The common refrain at this workshop was the lack of standards, policies, regulation or compliance for critical infrastructure security. Speaking at the session, Professor M Rajarajan from the City University of London observed that since protection of CNI is a nascent topic, it's difficult to come up with standards and policies for critical infrastructure security. "What is applicable to the power sector may not be applicable to oil and gas. You also have to look at the interoperability between different security and industry standards. A cyber attack or security incident on CNI can have a cascading effect. Therefore, we need standards for critical infrastructure security in order to isolate an affected point from other critical systems," he added.
When it comes to private companies that own such infrastructure, it is imperative that they incorporate critical infrastructure security in their organizational security policy. "Most CIOs are unaware about defining policies in this regard, since it can only be defined on known knowledge—lacking in this case. But companies need to start somewhere on the critical infrastructure security front, understand threats from different areas, and define policies," Rajarajan said.
SCADA systems and critical infrastructure security
In recent years, supervisory control and data acquisition (SCADA) systems have been integrated with corporate business systems for operational efficiencies— a practice which has increased security risk and scale of loss. "Sometimes, a SCADA system operates in remote areas accessible only through satellite connectivity. How does one provide secure access and protect from malicious attacks?" asked Zia Saquib, the executive director of C-DAC. Cryptography, firewalls and IDS/IPS are some of the solutions being used to address these concerns. In this direction, C-DAC has launched three solutions for protection of critical infrastructure security. It has launched a secure two-factor authentication solution STAR along with GYAN (a network intrusion prevention appliance to protect critical network from malicious attacks).
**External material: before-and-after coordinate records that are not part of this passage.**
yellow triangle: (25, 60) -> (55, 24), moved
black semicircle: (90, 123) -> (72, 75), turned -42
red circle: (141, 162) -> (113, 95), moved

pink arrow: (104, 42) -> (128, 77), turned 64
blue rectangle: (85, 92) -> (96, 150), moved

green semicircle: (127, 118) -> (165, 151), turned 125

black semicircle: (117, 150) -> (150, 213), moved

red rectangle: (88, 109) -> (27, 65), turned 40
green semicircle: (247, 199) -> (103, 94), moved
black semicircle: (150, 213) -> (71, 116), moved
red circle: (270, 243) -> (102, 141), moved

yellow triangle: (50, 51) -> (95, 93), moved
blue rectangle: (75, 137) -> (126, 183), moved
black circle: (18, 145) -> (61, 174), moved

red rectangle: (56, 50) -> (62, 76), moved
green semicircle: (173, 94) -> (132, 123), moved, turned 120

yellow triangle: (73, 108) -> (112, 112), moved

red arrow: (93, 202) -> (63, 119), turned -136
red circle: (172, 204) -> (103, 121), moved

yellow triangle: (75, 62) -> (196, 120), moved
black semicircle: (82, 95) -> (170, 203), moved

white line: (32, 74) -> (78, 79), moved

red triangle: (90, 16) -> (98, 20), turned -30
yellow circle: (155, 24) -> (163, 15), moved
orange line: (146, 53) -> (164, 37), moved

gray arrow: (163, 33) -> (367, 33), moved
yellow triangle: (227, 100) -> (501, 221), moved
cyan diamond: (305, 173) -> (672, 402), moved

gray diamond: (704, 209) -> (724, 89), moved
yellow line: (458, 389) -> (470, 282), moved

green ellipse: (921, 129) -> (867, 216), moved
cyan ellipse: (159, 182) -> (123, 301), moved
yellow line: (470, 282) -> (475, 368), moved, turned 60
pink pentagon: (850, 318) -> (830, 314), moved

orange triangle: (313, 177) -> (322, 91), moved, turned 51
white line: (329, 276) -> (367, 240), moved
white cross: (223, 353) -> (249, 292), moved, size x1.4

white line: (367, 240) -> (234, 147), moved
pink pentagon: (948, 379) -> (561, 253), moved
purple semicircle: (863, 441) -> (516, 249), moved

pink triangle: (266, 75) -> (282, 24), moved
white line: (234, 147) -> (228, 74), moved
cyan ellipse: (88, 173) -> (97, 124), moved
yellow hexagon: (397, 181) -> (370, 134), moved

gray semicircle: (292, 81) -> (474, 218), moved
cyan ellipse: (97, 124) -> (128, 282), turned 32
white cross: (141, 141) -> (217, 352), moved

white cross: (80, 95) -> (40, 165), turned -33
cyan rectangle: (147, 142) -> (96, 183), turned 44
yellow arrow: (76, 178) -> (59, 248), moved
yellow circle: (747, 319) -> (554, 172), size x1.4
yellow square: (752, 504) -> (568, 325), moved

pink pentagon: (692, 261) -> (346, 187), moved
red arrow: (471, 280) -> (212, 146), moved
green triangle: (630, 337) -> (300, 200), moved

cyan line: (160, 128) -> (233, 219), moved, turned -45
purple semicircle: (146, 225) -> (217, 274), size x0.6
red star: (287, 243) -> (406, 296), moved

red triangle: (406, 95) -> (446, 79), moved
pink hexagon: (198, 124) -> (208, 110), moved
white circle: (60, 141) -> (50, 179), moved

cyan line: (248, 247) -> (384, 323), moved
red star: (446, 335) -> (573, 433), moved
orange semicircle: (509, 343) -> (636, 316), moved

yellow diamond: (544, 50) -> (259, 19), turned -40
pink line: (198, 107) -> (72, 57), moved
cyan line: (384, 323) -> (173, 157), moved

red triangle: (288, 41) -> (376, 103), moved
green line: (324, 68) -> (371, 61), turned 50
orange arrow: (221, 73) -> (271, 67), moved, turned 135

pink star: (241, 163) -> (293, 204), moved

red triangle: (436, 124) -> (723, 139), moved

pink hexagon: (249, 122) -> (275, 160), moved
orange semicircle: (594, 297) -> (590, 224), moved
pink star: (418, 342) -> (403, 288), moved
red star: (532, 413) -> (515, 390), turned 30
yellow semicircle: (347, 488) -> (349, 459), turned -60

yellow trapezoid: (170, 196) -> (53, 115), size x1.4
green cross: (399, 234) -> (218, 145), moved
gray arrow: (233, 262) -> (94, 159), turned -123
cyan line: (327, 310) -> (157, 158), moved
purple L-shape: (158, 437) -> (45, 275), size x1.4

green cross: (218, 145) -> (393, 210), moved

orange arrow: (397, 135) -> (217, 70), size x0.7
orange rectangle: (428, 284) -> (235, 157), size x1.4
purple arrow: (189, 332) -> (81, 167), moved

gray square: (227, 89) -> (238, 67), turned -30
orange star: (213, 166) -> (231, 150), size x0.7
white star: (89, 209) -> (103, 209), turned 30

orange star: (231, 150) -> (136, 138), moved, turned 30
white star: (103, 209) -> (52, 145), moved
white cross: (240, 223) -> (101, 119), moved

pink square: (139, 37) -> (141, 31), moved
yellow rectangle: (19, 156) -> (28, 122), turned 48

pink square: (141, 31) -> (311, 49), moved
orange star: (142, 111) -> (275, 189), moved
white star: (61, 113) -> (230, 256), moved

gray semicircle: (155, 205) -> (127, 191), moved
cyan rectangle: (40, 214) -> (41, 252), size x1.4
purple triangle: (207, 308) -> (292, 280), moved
The workshop identified behavior detection technology and geo-encryption as the latest technologies used for critical infrastructure security. In the case of geo-encryption, a user not only requires the key, but also needs to be physically present at the location. Rajarajan said that British Telecom and the Centre for Protection of National Infrastructure (CPNI) are involved in a project to develop visualization tools that will use existing threat data on the open domain to understand pattern of clusters and attacks, so that such attacks can be thwarted.